You are viewing a plain text version of this content. The canonical link for it is here.

Posted to user@mahout.apache.org by Sean Owen <sr...@gmail.com> on 2011/11/18 14:24:29 UTC

lambda overfitting param and ParallelALSFactorizationJob -- suggested value?

Sebastian do you have any thoughts on the right starting value for lambda,
the overfitting param in your ALS-based implementation?

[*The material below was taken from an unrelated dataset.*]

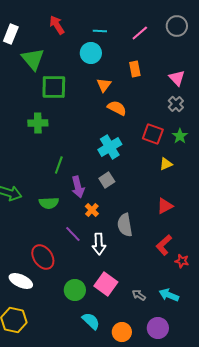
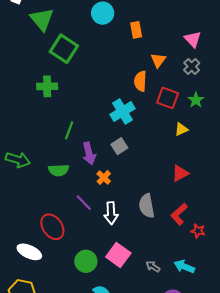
orange rectangle: (135, 69) -> (136, 30), moved
orange triangle: (104, 85) -> (158, 60), moved
green square: (54, 87) -> (64, 49), turned 32
orange semicircle: (117, 108) -> (140, 81), moved, turned -114
gray semicircle: (125, 225) -> (147, 206), moved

Yes I'm looking at
the same Koren paper you had mentioned.

I don't have a good sense of whether the loss from that extra term is
supposed to be "much more important", "important as", or "much less
important" than that modified least-square loss function.
That is -- is it generally near 1, or not?

Sean

Re: lambda overfitting param and ParallelALSFactorizationJob -- suggested value?

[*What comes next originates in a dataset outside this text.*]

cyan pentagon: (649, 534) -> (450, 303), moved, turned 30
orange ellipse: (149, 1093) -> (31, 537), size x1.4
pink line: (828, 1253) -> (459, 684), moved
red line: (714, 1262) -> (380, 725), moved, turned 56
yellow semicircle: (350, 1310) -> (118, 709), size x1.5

Posted by Sebastian Schelter <ss...@apache.org>.

The right value for lambda depends on the data and the confidence
function and should be chosen via cross-validation.

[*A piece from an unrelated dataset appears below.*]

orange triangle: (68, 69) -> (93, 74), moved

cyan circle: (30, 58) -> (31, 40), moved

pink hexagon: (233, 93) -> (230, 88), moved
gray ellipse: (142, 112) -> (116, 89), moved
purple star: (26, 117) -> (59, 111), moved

Coincidentally, I'm currently watching lecture X (10) of
http://ml-class.org which exactly talks about ways to choose the
regularization parameter :)


--sebastian

On 18.11.2011 14:24, Sean Owen wrote:
> Sebastian do you have any thoughts on the right starting value for lambda,
> the overfitting param in your ALS-based implementation? Yes I'm looking at
> the same Koren paper you had mentioned.
> 
> I don't have a good sense of whether the loss from that extra term is
> supposed to be "much more important", "important as", or "much less
> important" than that modified least-square loss function.
> That is -- is it generally near 1, or not?
> 
> Sean
>

Re: lambda overfitting param and ParallelALSFactorizationJob -- suggested value?

Posted by Ted Dunning <te...@gmail.com>.

With decompositions like X * Y', there are a variety of quality measures
that you can impose.  For ALS, the quality measure is least-squared
reconstruction of the observed cells of A.  As such, X and Y tend to be
orthogonal, but not both orthonormal since they include the information in
S.

On Sat, Nov 26, 2011 at 8:53 AM, Sean Owen <sr...@gmail.com> wrote:

> I have a follow-on question about the alternating least-squares method.
>
> I understand it's approximating A = X * YT.
>
> In an SVD, where A = U * S * VT, U and V have orthogonal columns, so
> VT * V = I for example, so V projects A into the user-feature space
> (leaving aside S for the moment).
>
> I don't know enough to understand whether the same is true of YT in
> the simpler method. It stands to reason that the rows of YT (features)
> ought to tend to be orthogonal if the process does its job, so YT * Y
> ought to be about the identity matrix, etc.
>
> Is this so, or, can somebody name the basic piece of theory I can read
> to understand this one better?
>
>
> On Fri, Nov 18, 2011 at 1:24 PM, Sean Owen <sr...@gmail.com> wrote:
> > Sebastian do you have any thoughts on the right starting value for
> lambda,
> > the overfitting param in your ALS-based implementation? Yes I'm looking
> at
> > the same Koren paper you had mentioned.
> > I don't have a good sense of whether the loss from that extra term is
> > supposed to be "much more important", "important as", or "much less
> > important" than that modified least-square loss function.
> > That is -- is it generally near 1, or not?
> > Sean
>

Re: lambda overfitting param and ParallelALSFactorizationJob -- suggested value?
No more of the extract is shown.